Federalism in America

To begin with, the Civil War was the result of extremism on both Northern and Southern parts. The American Civil War took place from 1861 to 1865 was a conflict between the Federal government and eleven slave states in the South who declared their secession from the Union and became the Confederate States, led by President Jefferson Davis. One major argument between the two sides of this national conflict was that the North rejected any rights of secession of the Southern States. The secession of the South was caused by the slave disagreements between the slave-owning South and increasing anti-slavery North. The South feared that they would lose control in the federal government to the anti-slavery forces of the North, and the Northerners feared that the “slave power” had already controlled the government. The North and South each exaggerated their views of slavery (both of which were somewhat based on fiction and somewhat factious). To southerners, it seemed as if they were being betrayed by the rest of the Union and saw slaves as happy and content simpletons, while the North felt that the South was inhumanely selling, buying, working, beating, and breeding people as if they were animals. Federalism was very critical in the time period of the Civil War and in the years just before it started because the United States was challenged to balance the power between the states and the national government during a time of increasing tension over different social and economic systems in the North and South.

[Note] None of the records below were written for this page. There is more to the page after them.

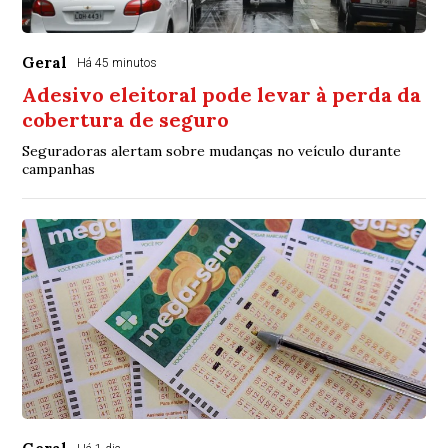
Geral
Há 45 minutos
Adesivo eleitoral pode levar à perda da
cobertura de seguro
Seguradoras alertam sobre mudanças no veículo durante
campanhas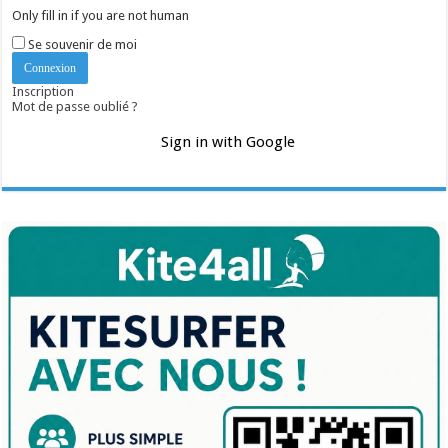
Only fill in if you are not human
Se souvenir de moi
Inscription
Mot de passe oublié ?
Sign in with Google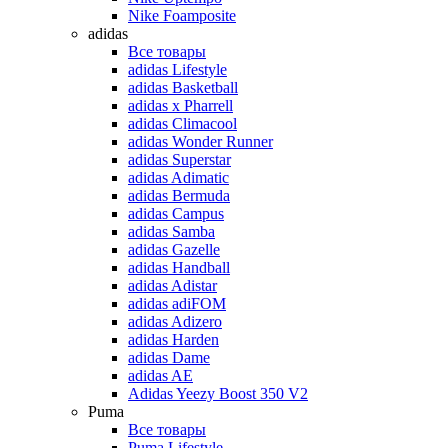
Nike Foamposite
adidas
Все товары
adidas Lifestyle
adidas Basketball
adidas x Pharrell
adidas Climacool
adidas Wonder Runner
adidas Superstar
adidas Adimatic
adidas Bermuda
adidas Campus
adidas Samba
adidas Gazelle
adidas Handball
adidas Adistar
adidas adiFOM
adidas Adizero
adidas Harden
adidas Dame
adidas AE
Adidas Yeezy Boost 350 V2
Puma
Все товары
Puma Lifestyle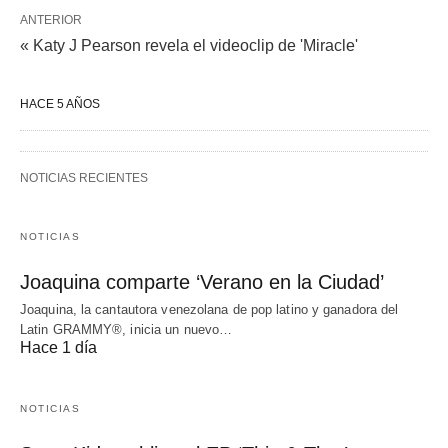
ANTERIOR
« Katy J Pearson revela el videoclip de 'Miracle'
HACE 5 AÑOS
NOTICIAS RECIENTES
NOTICIAS
Joaquina comparte ‘Verano en la Ciudad’
Joaquina, la cantautora venezolana de pop latino y ganadora del
Latin GRAMMY®, inicia un nuevo…
Hace 1 día
NOTICIAS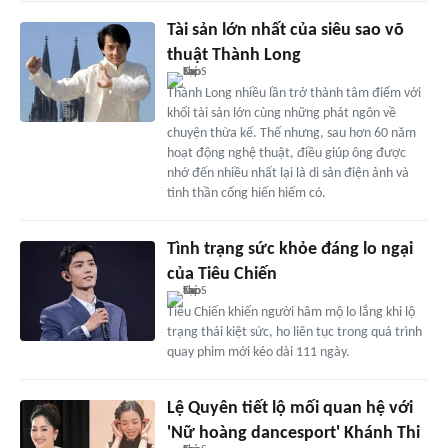
Tài sản lớn nhất của siêu sao võ
thuật Thành Long
Thành Long nhiều lần trở thành tâm điểm với
khối tài sản lớn cùng những phát ngôn về
chuyện thừa kế. Thế nhưng, sau hơn 60 năm
hoạt động nghệ thuật, điều giúp ông được
nhớ đến nhiều nhất lại là di sản điện ảnh và
tinh thần cống hiến hiếm có.
Tình trạng sức khỏe đáng lo ngại
của Tiêu Chiến
Tiêu Chiến khiến người hâm mộ lo lắng khi lộ
trạng thái kiệt sức, ho liên tục trong quá trình
quay phim mới kéo dài 111 ngày.
Lệ Quyên tiết lộ mối quan hệ với
'Nữ hoàng dancesport' Khánh Thi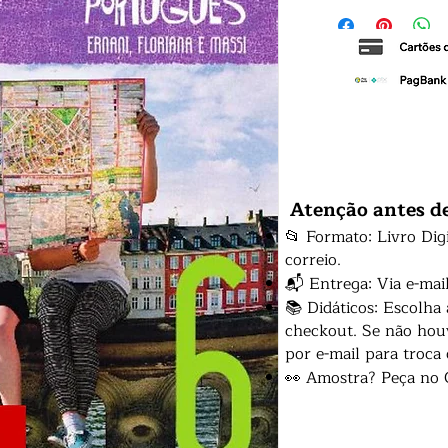
Atenção antes d
📂 Formato: Livro Dig
correio.
📬 Entrega: Via e-mai
📚 Didáticos: Escolha
checkout. Se não houv
por e-mail para troca
👀 Amostra? Peça no 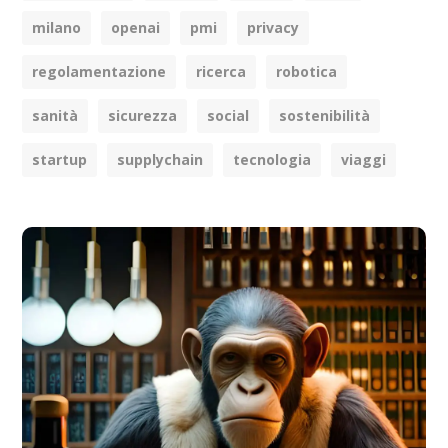
milano
openai
pmi
privacy
regolamentazione
ricerca
robotica
sanità
sicurezza
social
sostenibilità
startup
supplychain
tecnologia
viaggi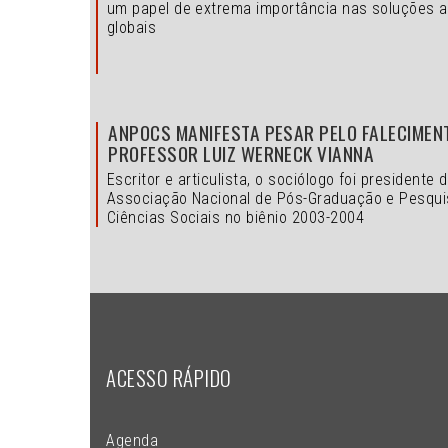
um papel de extrema importância nas soluções 
globais
ANPOCS MANIFESTA PESAR PELO FALECIMEN
PROFESSOR LUIZ WERNECK VIANNA
Escritor e articulista, o sociólogo foi presidente 
Associação Nacional de Pós-Graduação e Pesqu
Ciências Sociais no biênio 2003-2004
ACESSO RÁPIDO
Agenda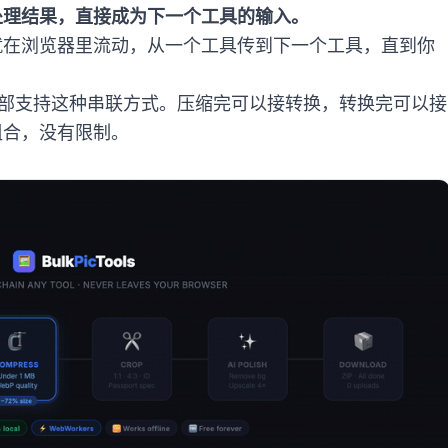
处理结果，直接成为下一个工具的输入。
就在浏览器里流动，从一个工具传到下一个工具，直到你
 个工具，全部支持这种串联方式。压缩完可以接转换，转换完可以接
组合，没有限制。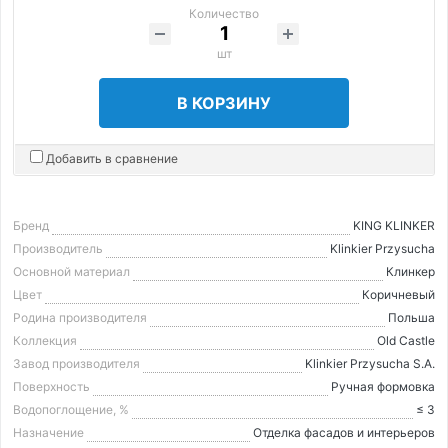
Количество
шт
В КОРЗИНУ
Добавить в сравнение
Бренд
KING KLINKER
Производитель
Klinkier Przysucha
Основной материал
Клинкер
Цвет
Коричневый
Родина производителя
Польша
Коллекция
Old Castle
Завод производителя
Klinkier Przysucha S.A.
Поверхность
Ручная формовка
Водопоглощение, %
≤ 3
Назначение
Отделка фасадов и интерьеров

Secondly, the reconstruction of the United States also held numerous problems concerning federalism. The reconstruction period took place between 1865 and 1876 and was ultimately a time in which there was political re-entry of the rebellious states during the Civil War, the economic devastation in the South, and the disputes of education and support of the newly freed men. After the Civil War, both the national government and the states government took on different roles than those which they had played before the war. The national government became a manager and reformer in the economic system of the Unites States, while the state government reforms were centralized on traditional areas of police power and services (as they are in today’s government) in areas such as hospitals, sanitation, and public welfare. Later in history, the national government kept their role as an economic supervisor and greatly assisted commerce expansion by regulating and supporting it.

Clearly, federalism is a significant factor in United States history as well as it is today. As stated, both the American Civil War and the Reconstruction period after the Civil War were areas in history where important debates were held about federalism. Overall, there are numerous encounters in history in which federalism played an vital role and also it helped changed the political world today.